Great golfers can eye this second-wind tour in quite different ways. Some want to avoid it like an appointment with their proctologist. Some dabble. Some grab onto it with both hands, like a competitive lifeline.
Of a celebrated rookie class that has included such recent quinquagenarians as Phil Mickelson, Mike Weir and Jim Furyk, Els has been the most persistent performer on this tour. (Neither Mickelson nor Weir are in the field this week). He has played far more events than the others – 18 – while compiling a pair of victories and currently is second to Herr Age is Just a Number, Bernhard Langer, on the season-long Schwab Cup money list.
“I was looking forward to playing out here for some time,” Els said. “Into your late 40s, it’s tough to really get up for some events on the regular tour, and that was the case with me. I had some little niggles in my body, not major stuff, but I had hip stuff, lower-back stuff. It’s tough to compete as a 48-, 49-year-old against kids that are a bit more healthy.

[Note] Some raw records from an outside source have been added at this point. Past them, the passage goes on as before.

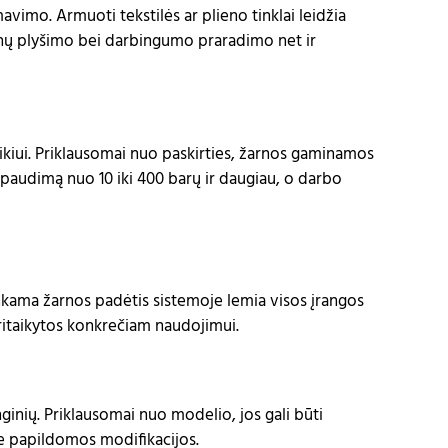
vimo. Armuoti tekstilės ar plieno tinklai leidžia
žarnų plyšimo bei darbingumo praradimo net ir
kiui. Priklausomai nuo paskirties, žarnos gaminamos
spaudimą nuo 10 iki 400 barų ir daugiau, o darbo
nkama žarnos padėtis sistemoje lemia visos įrangos
ritaikytos konkrečiam naudojimui.
nginių. Priklausomai nuo modelio, jos gali būti
 be papildomos modifikacijos.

“I’m out here now, and I’m having a great time. I’m playing new golf courses. This is almost new for me again (he last played TPC Sugarloaf in 2001, finishing 44th in the one-time PGA Tour event here). So, I’ve got to do a little bit more work in practice and get a good game plan going, but I’m really enjoying myself out here with these guys.”
Where can you sign up for this kind of midlife?
Els lifts his cap to display a full head of hair only in the early stages of whitening. “I haven’t colored my hair yet; I haven’t put implants in yet. I don’t know what a midlife crisis is,” he said gratefully.
His mirror hasn’t gone rogue on him yet; he looks as fit as ever. “I feel I’m in better shape now than maybe I was five, six, seven years ago. Yeah, feel really good.”
He is at a place where his competitive life and charitable interests intersect nicely. Players and fans attending the tournament Friday have been urged to wear blue to support the Els for Autism Foundation’s “Blue Out,” raising awareness of the condition. Els’ son, Ben, has autism spectrum disorder.
And Els seems to have enthusiasm to spare.
“I was going to play and see what it’s like, and if I didn’t like it I was going to maybe play on the other tour and around the world,” Els said. “But as I got to know this tour a little better – what it’s all about, the way the guys play, just the whole atmosphere out here – I really started liking it.”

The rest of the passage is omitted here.